Gross examination of the specimen revealed a 22x25 mm firm ulcerated growth in the ampulla of Vater. A 15x12 mm hard nodule was seen and felt, 2 cm proximal to the ampulla of Vater in the region of the minor papilla (Figure 2). The mucosa overlying the nodule in the minor papilla was normal. Microscopic examination of the ampullary growth revealed malignant cells with pleomorphic and vesicular nuclei. Papillary projections with a variable degree of dysplasia were visible on histopathology. A moderately differentiated adenocarcinoma was diagnosed. The tumor infiltrated the pancreatic lobules superficially. There was ulceration of the duodenal mucosa due to involvement by the tumor. The minor papillary nodule also showed moderately differentiated adenocarcinomatous growth on histopathology. Histological examination of the lymph nodes which were removed at surgery did not reveal any metastasis. The tumor was staged as T3, N0, M0 (AJCC stage II).

pancreas-pancreaticoduodenectomy-specimen

Figure 2. Pancreaticoduodenectomy specimen showing an ulcerated growth in the ampulla of Vater and a nodule in the minor papillary region.

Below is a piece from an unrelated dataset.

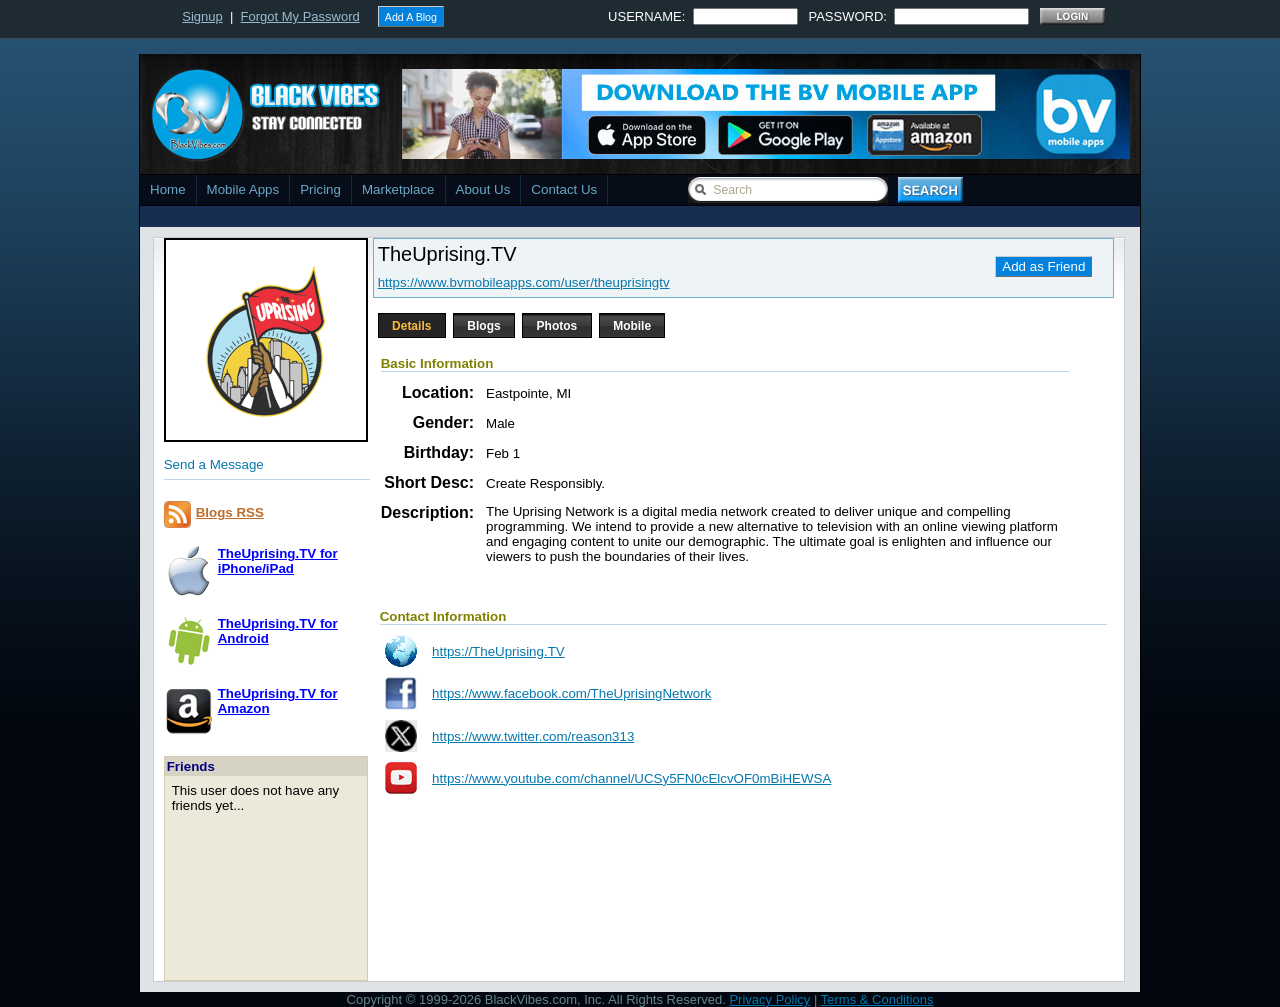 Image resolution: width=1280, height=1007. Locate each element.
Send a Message (214, 464)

The patient had an uneventful post-operative recovery and was discharged on the 10th post operative day. Post-operative adjuvant therapy was not scheduled because of the early stage of the disease. Eight months after the operation, there is no evidence of any recurrent disease and she is doing well.

DISCUSSION

Carcinoma of the ampulla of Vater is part of the spectrum of periampullary carcinomas, and they usually present with obstructive jaundice. Malignancy in the region of the minor papilla is rare. Although the majority of minor papillary malignancies are tumors of endocrine origin, primary adenocarcinomas have also been previously reported [1]. An association between minor papillary tumors and pancreas divisum is reported in the literature [2] and these patients may present with acute pancreatitis. Synchronous tumors affecting both the ampulla of Vater and the minor papilla are rare. Most of the cases reported are somatostatinomas [3, 4]. Only one report is available establishing the synchronous occurrence of adenocarcinomas in the major and minor papilla [5]. In this report, the patient presented with acute pancreatitis and jaundice and, although the ampullary growth was seen on side viewing duodenoscopy, the minor papillary tumor was demonstrated only after examination of the resected specimen. Our patient presented with obstructive jaundice and cholangitis. The common bile duct stone detected on ultrasonography was initially thought to be the cause of the jaundice and cholangitis. The side viewing endoscopy revealed the ampullary tumor, but it could not detect the tumor at the minor papilla. Similar to the previously published report, in our patient, the minor ampullary lesion was also detected only after examination of the resected specimen

The pathogenesis of this synchronous pattern needs further study. It is not possible to differentiate a synchronous tumor from a metastatic deposit by conventional histopathology. Application of molecular diagnostic techniques would enable us to differentiate between these two patterns based upon the genetic differences. Synchronous carcinogenesis in the periampullary region may be a result of a malignant change in the pleuripotent cells as proposed in synchronous somatostatinomas. Although the incidence is rare, in patients with a periampullary malignancy, awareness of this synchronous pattern may help surgeons and pathologists to specifically look at the minor papillary region for any associated malignancy.